July 8, 2008

Combat Vet on Zoning Out

This posting has been edited somewhat, but I wanted to leave as much of the disjointed and convoluted train of thought to give you an indication of my thinking processes

It has been a couple of days since my last posting, I have just now realized that I am in one of those stuck positions. For a person with PTSD their brain has become highly compartmentalized, sectioned off and coordinated along narrowly entrenched connections. The mind will shut down reasoning, conscious processing and engage the unconscious reflexive mechanisms. This controller switch enables the person to react to traumatic situations without filtering sensory information through our conscious mind. Through this defensive mechanism we can survive situations that would otherwise overwhelm us if we had to process the traumatic event in the moment. By the severity of the situation this connection gets heavily imprinted, thus enabling the PTSD sufferer to shift into a stuck position or zoning out. This cognitive binding can be triggered by situations that require emotional response, trusting issues, and really just about anything that requires thinking.
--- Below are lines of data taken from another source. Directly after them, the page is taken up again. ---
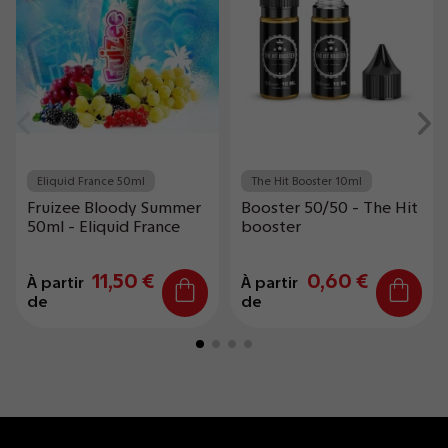
Eliquid France 50ml
The Hit Booster 10ml
Fruizee Bloody Summer
Booster 50/50 - The Hit
50ml - Eliquid France
booster
11,50 €
0,60 €
À partir
À partir
de
de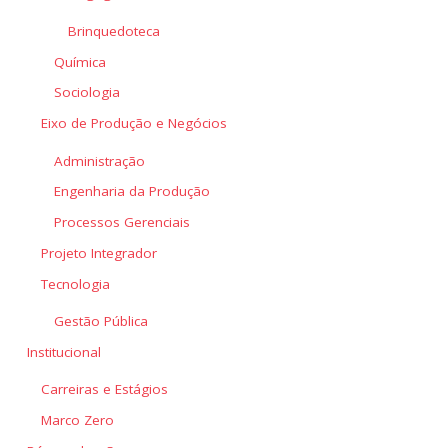
Brinquedoteca
Química
Sociologia
Eixo de Produção e Negócios
Administração
Engenharia da Produção
Processos Gerenciais
Projeto Integrador
Tecnologia
Gestão Pública
Institucional
Carreiras e Estágios
Marco Zero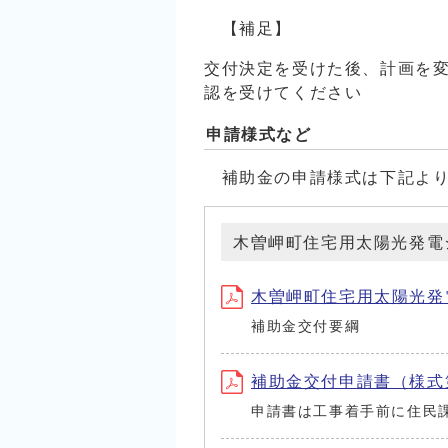
【補足】
交付決定を受けた後、計画を
認を受けてください
申請様式など
補助金の申請様式は下記より
木曽岬町住宅用太陽光発電
木曽岬町住宅用太陽光発電
補助金交付要綱
補助金交付申請書（様式
申請書は工事着手前に住民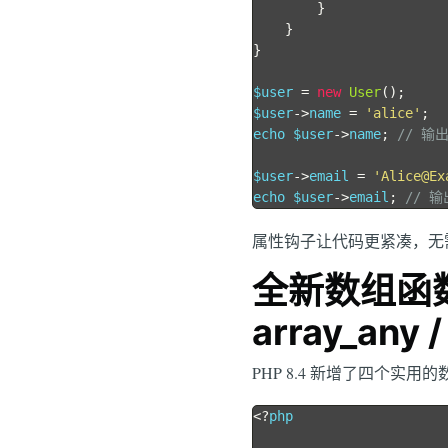
}
}
}
$user 
=
new
User
();
$user
->
name 
=
'alice'
;
echo $user
->
name
;
// 输出
$user
->
email 
=
'Alice@Ex
echo $user
->
email
;
// 输出
属性钩子让代码更紧凑，无
全新数组函数：ar
array_any /
PHP 8.4 新增了四个实
<?
php
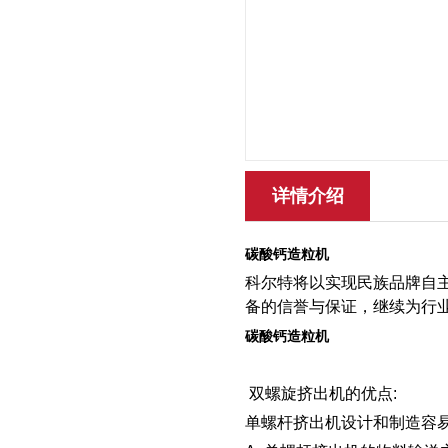
详情介绍
碳酸钙造粒机​​​​​​​
科尔特将以实现民族品牌自
备的信誉与保证，继续为行
碳酸钙造粒机​​​​​​​
双螺旋挤出机的优点:
单螺杆挤出机设计和制造容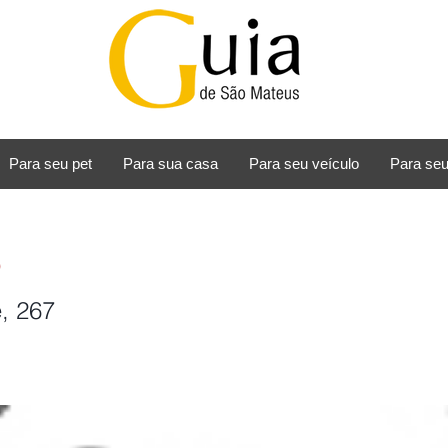
Para seu pet
Para sua casa
Para seu veículo
Para seu
p
e, 267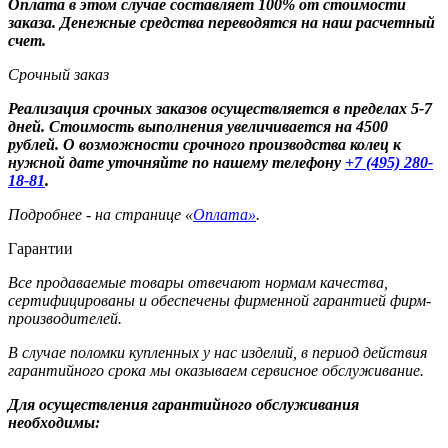
Оплата в этом случае составляет 100% от стоимости
заказа. Денежные средства переводятся на наш расчетный
счет.
Срочный заказ
Реализация срочных заказов осуществляется в пределах 5-7
дней. Стоимость выполнения увеличивается на 4500
рублей. О возможности срочного производства колец к
нужной дате уточняйте по нашему телефону
+7 (495) 280-
18-81
.
Подробнее - на странице «
Оплата»
.
Гарантии
Все продаваемые товары отвечают нормам качества,
сертифицированы и обеспечены фирменной гарантией фирм-
производителей.
В случае поломки купленных у нас изделий, в период действия
гарантийного срока мы оказываем сервисное обслуживание.
Для осуществления гарантийного обслуживания
необходимы: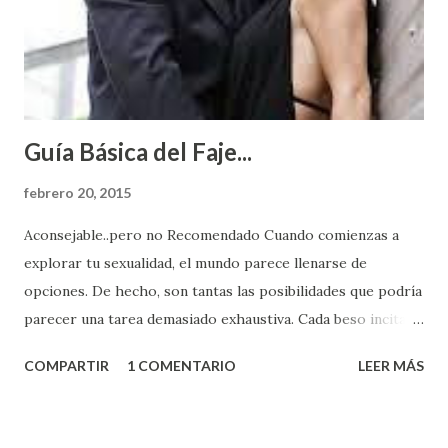
Guía Básica del Faje...
febrero 20, 2015
Aconsejable..pero no Recomendado Cuando comienzas a
explorar tu sexualidad, el mundo parece llenarse de
opciones. De hecho, son tantas las posibilidades que podría
parecer una tarea demasiado exhaustiva. Cada beso incita
algo nuevo y cada roce de tu piel contra la suya estimula
COMPARTIR
1 COMENTARIO
LEER MÁS
partes de ti que jamás hubieras imaginado. El problema es
que se supone que deberías saber todo sobre el sexo
incluso antes de haberlo experimentado. Es como si la vida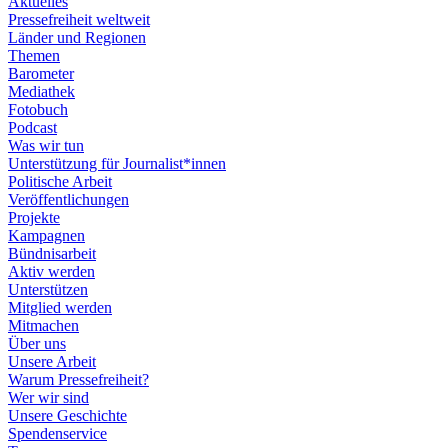
Aktuelles
Pressefreiheit weltweit
Länder und Regionen
Themen
Barometer
Mediathek
Fotobuch
Podcast
Was wir tun
Unterstützung für Journalist*innen
Politische Arbeit
Veröffentlichungen
Projekte
Kampagnen
Bündnisarbeit
Aktiv werden
Unterstützen
Mitglied werden
Mitmachen
Über uns
Unsere Arbeit
Warum Pressefreiheit?
Wer wir sind
Unsere Geschichte
Spendenservice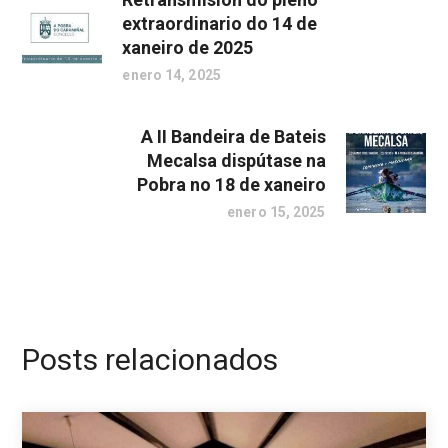
extraordinario do 14 de
xaneiro de 2025
enero 14, 2025
A II Bandeira de Bateis
Mecalsa dispútase na
Pobra no 18 de xaneiro
enero 15, 2025
Posts relacionados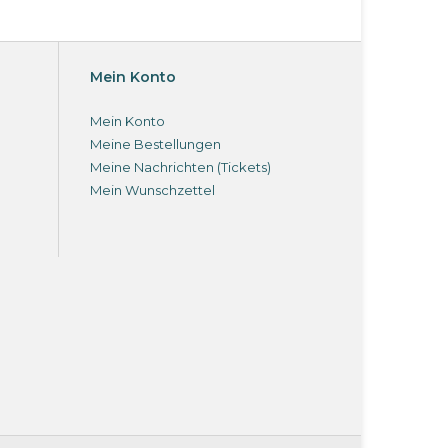
Mein Konto
Mein Konto
Meine Bestellungen
Meine Nachrichten (Tickets)
Mein Wunschzettel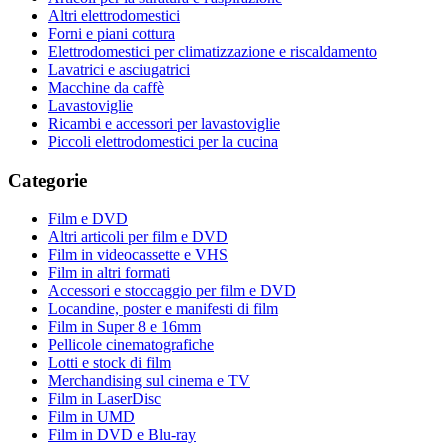
Altri elettrodomestici
Forni e piani cottura
Elettrodomestici per climatizzazione e riscaldamento
Lavatrici e asciugatrici
Macchine da caffè
Lavastoviglie
Ricambi e accessori per lavastoviglie
Piccoli elettrodomestici per la cucina
Categorie
Film e DVD
Altri articoli per film e DVD
Film in videocassette e VHS
Film in altri formati
Accessori e stoccaggio per film e DVD
Locandine, poster e manifesti di film
Film in Super 8 e 16mm
Pellicole cinematografiche
Lotti e stock di film
Merchandising sul cinema e TV
Film in LaserDisc
Film in UMD
Film in DVD e Blu-ray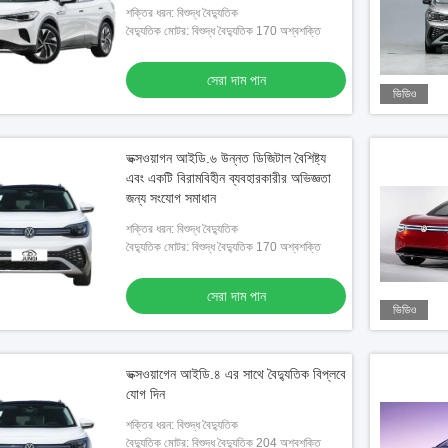
শক্তির ধরন: বিশুদ্ধ বৈদ্যুতিক
বৈদ্যুতিক মোটর: বিশুদ্ধ বৈদ্যুতিক 170 অশ্বশক্তি
সেরা দাম পান
ভিডিও
ভক্সওয়াগন আইডি.৬ উন্নত ডিজিটাল বৈশিষ্ট্য
এবং একটি বিরামবিহীন ব্যবহারকারীর অভিজ্ঞতা
জন্য সংযোগ সমাধান
শক্তির ধরন: বিশুদ্ধ বৈদ্যুতিক
বৈদ্যুতিক মোটর: বিশুদ্ধ বৈদ্যুতিক 170 অশ্বশক্তি
সেরা দাম পান
ভিডিও
ভক্সওয়াগেন আইডি.৪ এর সাথে বৈদ্যুতিক বিপ্লবে
যোগ দিন
শক্তির ধরন: বিশুদ্ধ বৈদ্যুতিক
বৈদ্যুতিক মোটর: বিশুদ্ধ বৈদ্যুতিক 204 অশ্বশক্তি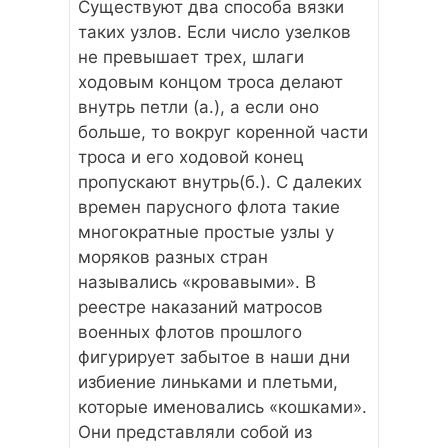
Существуют два способа вязки
таких узлов. Если число узелков
не превышает трех, шлаги
ходовым концом троса делают
внутрь петли (а.), а если оно
больше, то вокруг коренной части
троса и его ходовой конец
пропускают внутрь(б.). С далеких
времен парусного флота такие
многократные простые узлы у
моряков разных стран
назывались «кровавыми». В
реестре наказаний матросов
военных флотов прошлого
фигурирует забытое в наши дни
избиение линьками и плетьми,
которые именовались «кошками».
Они представляли собой из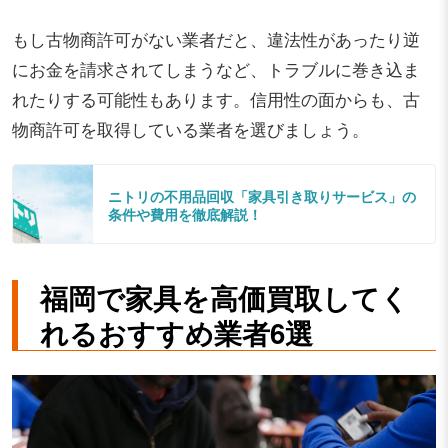
もし古物商許可がない業者だと、違法性があったり逆
にお金を請求されてしまうなど、トラブルに巻き込ま
れたりする可能性もあります。信用性の面からも、古
物商許可を取得している業者を選びましょう。
ニトリの不用品回収「家具引き取りサービス」の
条件や費用を徹底解説！
福岡で家具を高価買取してく
れるおすすめ業者6選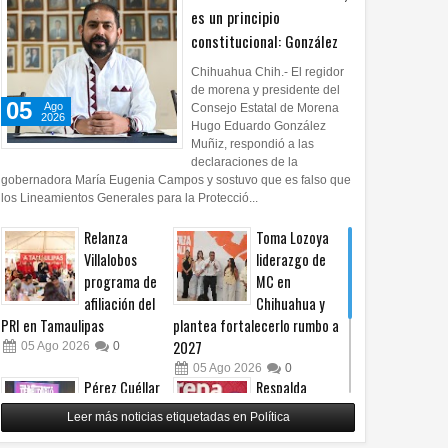
es un principio
constitucional: González
Chihuahua Chih.- El regidor
de morena y presidente del
05
Ago
Consejo Estatal de Morena
2026
Hugo Eduardo González
Muñiz, respondió a las
declaraciones de la
gobernadora María Eugenia Campos y sostuvo que es falso que
los Lineamientos Generales para la Protecció...
Relanza
Toma Lozoya
Villalobos
liderazgo de
programa de
MC en
afiliación del
Chihuahua y
PRI en Tamaulipas
plantea fortalecerlo rumbo a
2027
05
Ago
2026
0
05
Ago
2026
0
Pérez Cuéllar
Respalda
asegura que
Morena
Leer más noticias etiquetadas en Política
denuncia en su
Chihuahua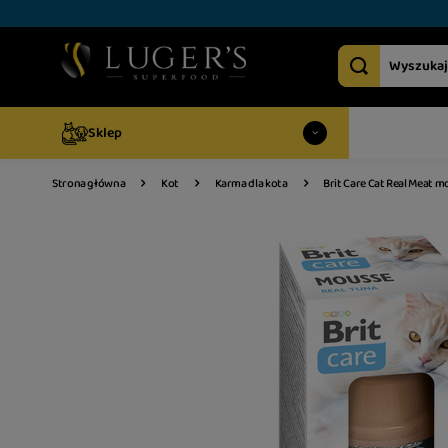
Sklep
Brit Care Cat Real Meat m
Strona główna
Kot
Karma dla kota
I was just reading an article by Penny Coleman on AlterNet. The article is about...I have also been reading in the PTSDForum.org, both the article and the forum thread have been talking about using a drug called Propranolol. The drug is a beta-blocker, it blocks nerve impulses, which seems to have a benefit for PTSD sufferers. I AM NOT ENDORSING THIS DRUG, I am still looking into its affects and effects. So, in the forum posters were talking about being in a stuck position and that is what triggered my discussion of detachment or dissociative states, which made me realize that I was going through one myself right now, still.

Now, I was talking about my stuck position, I just started an online class yesterday. I have been also trying to write a post for this blog. I have three drafts...I am sitting here going through my rituals of emotional blocking...closing my eyes, putting my right arm across my stomach with my left arm resting on my right. Then I use my hand to run down my face, starting from my forehead then down to my nose...I have been focused on my nose for about three days now, I have been picking at the skin until it is raw. I cannot forget the pausing that I go through when I am in this dissociate position. I zone out for several minutes at a time, I can loose hours if I do not try and meditate or pray...So does this post seem kind of disjointed? Thats because I am trying to relate how PTSD effects my life. During stressful times I run through dissociative states and this ritual cycle of zoning out and wiping my face, rubbing my nose and forehead, closing my eyes, rocking back and forth and a myriad of differing affects. Back in the day this would set me up for an anxiety or panic attack. Before I learned how to manage my attacks I was on clonazepam for about two years.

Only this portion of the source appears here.